## EXERCISE DIRECTIONS
Your response to the data below should hold nothing except the lines from the one containing "Desde hoy todos los visitantes del centro" down to the one containing "时开车习惯不好，转弯速度过大引起的。我平时开车都是求稳的，不可能", reproduced exactly and without pictures.

(Stored records)
—————

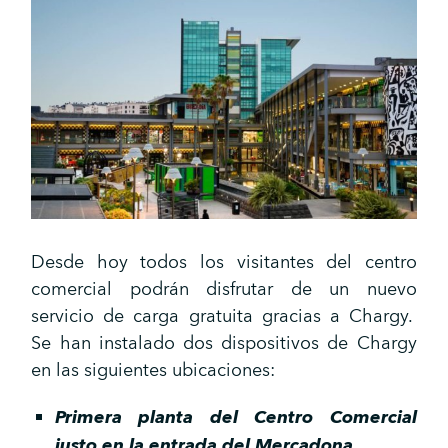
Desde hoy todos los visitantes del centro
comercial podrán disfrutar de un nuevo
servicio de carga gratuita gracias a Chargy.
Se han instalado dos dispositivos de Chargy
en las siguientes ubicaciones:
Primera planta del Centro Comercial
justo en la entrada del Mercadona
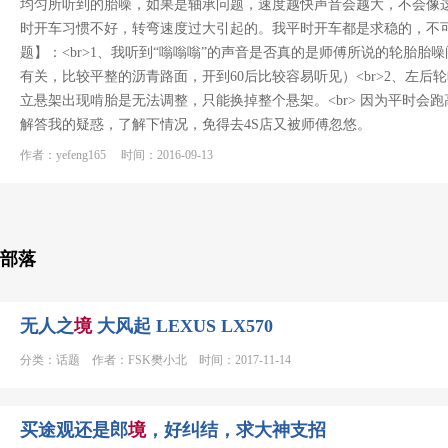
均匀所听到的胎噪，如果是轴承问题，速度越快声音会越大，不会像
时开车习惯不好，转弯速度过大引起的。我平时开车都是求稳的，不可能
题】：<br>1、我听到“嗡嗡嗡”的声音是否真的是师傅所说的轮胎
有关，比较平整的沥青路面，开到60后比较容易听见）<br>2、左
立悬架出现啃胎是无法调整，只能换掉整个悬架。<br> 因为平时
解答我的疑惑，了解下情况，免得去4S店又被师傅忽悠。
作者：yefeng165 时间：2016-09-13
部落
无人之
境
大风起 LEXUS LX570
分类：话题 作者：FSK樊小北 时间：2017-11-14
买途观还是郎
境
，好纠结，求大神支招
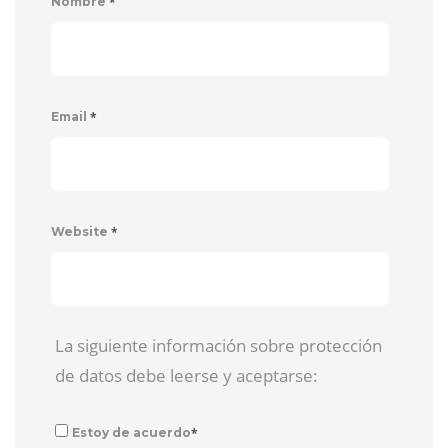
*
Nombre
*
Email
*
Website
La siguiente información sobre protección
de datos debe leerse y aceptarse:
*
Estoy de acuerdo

—————

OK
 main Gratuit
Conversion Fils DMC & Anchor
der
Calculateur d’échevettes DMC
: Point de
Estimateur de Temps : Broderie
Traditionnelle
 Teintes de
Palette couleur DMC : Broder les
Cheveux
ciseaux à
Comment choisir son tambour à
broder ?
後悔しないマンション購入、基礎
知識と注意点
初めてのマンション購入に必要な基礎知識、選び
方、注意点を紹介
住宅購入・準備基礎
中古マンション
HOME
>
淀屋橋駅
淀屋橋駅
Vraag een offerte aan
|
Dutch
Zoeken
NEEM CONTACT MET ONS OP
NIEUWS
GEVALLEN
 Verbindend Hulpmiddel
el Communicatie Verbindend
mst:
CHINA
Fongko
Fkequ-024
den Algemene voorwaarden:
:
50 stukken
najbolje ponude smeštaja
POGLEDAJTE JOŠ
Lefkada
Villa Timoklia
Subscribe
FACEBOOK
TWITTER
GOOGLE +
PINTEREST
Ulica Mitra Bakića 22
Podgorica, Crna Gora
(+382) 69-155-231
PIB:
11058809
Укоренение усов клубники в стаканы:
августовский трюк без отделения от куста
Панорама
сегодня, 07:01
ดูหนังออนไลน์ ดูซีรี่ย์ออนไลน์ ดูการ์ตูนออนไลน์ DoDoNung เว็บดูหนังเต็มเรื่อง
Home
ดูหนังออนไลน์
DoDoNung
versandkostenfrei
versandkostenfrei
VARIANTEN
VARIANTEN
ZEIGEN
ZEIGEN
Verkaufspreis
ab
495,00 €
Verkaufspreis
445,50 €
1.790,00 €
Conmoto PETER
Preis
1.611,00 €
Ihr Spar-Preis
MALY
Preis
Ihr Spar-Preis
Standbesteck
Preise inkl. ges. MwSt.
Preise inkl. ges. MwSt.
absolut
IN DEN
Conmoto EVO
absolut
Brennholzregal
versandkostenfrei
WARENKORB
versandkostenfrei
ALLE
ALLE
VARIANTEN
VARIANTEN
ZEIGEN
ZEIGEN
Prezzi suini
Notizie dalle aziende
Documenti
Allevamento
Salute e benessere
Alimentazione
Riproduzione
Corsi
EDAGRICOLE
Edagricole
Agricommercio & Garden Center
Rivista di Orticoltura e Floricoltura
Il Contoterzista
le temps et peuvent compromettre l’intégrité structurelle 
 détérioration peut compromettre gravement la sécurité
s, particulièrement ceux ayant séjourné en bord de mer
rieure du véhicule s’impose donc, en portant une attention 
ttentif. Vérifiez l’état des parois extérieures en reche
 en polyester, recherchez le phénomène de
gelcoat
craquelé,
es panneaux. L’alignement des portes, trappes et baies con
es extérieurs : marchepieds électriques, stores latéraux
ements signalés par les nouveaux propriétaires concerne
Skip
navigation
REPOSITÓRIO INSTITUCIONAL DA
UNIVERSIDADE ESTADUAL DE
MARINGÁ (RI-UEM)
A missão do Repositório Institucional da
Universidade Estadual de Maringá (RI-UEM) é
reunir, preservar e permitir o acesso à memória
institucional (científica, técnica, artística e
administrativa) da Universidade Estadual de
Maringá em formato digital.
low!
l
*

—————

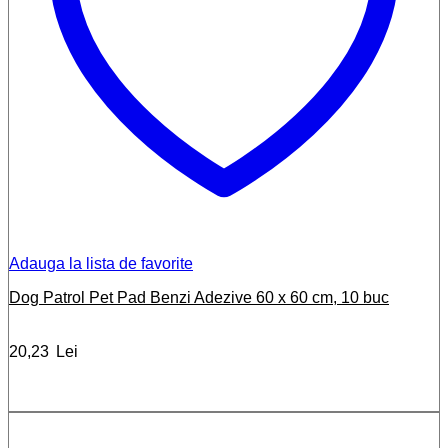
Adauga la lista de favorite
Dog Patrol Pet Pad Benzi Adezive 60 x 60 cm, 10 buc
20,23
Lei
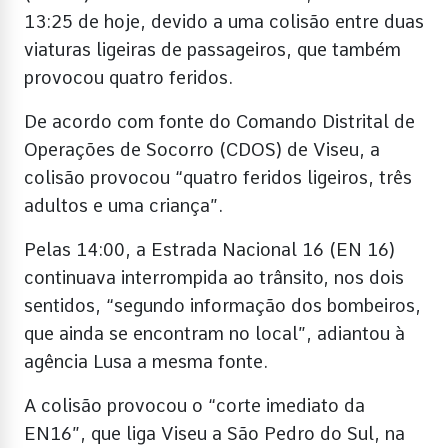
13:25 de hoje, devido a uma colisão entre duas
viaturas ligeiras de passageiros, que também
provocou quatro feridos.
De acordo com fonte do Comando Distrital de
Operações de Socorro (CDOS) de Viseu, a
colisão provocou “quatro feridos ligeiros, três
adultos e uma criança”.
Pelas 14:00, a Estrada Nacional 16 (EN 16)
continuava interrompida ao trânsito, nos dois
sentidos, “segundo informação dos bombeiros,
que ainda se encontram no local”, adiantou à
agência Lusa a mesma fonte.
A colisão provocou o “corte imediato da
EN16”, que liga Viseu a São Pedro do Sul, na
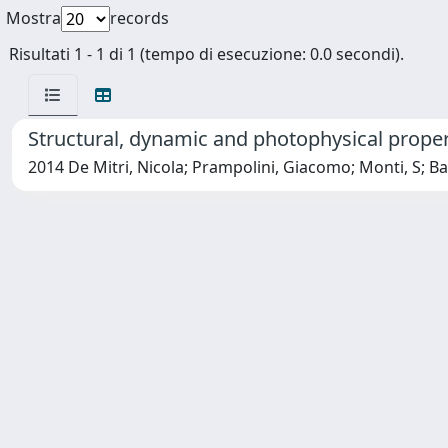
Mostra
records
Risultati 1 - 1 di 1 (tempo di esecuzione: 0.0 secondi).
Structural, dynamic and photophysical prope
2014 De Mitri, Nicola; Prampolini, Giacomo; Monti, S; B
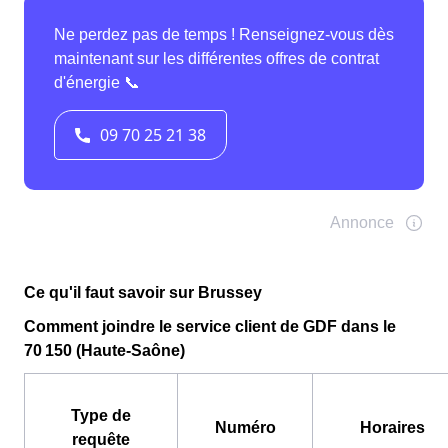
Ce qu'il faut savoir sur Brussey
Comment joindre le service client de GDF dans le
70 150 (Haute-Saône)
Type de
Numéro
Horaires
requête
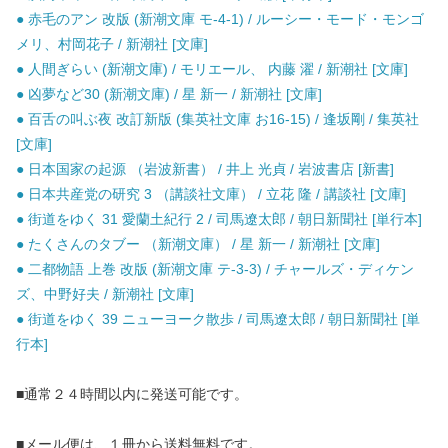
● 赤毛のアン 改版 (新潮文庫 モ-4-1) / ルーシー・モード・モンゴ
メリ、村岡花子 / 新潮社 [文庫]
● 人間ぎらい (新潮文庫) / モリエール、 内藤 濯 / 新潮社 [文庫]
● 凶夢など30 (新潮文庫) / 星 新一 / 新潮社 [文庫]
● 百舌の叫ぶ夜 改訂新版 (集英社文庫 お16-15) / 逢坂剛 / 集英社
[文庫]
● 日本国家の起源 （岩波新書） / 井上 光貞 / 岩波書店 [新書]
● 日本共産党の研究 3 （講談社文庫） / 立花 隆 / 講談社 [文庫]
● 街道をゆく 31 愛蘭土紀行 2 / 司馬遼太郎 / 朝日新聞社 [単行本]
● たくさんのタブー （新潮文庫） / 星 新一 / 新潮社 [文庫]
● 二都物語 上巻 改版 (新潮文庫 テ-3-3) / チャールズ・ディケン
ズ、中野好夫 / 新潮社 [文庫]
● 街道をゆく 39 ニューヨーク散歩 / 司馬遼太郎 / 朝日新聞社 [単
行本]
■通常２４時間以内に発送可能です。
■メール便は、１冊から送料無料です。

—————

## ANSWER TO THE PROBLEM
Desde hoy todos los visitantes del centro
comercial podrán disfrutar de un nuevo
servicio de carga gratuita gracias a Chargy.
Se han instalado dos dispositivos de Chargy
en las siguientes ubicaciones:
Primera planta del Centro Comercial
justo en la entrada del Mercadona
均匀所听到的胎噪，如果是轴承问题，速度越快声音会越大，不会像
时开车习惯不好，转弯速度过大引起的。我平时开车都是求稳的，不可能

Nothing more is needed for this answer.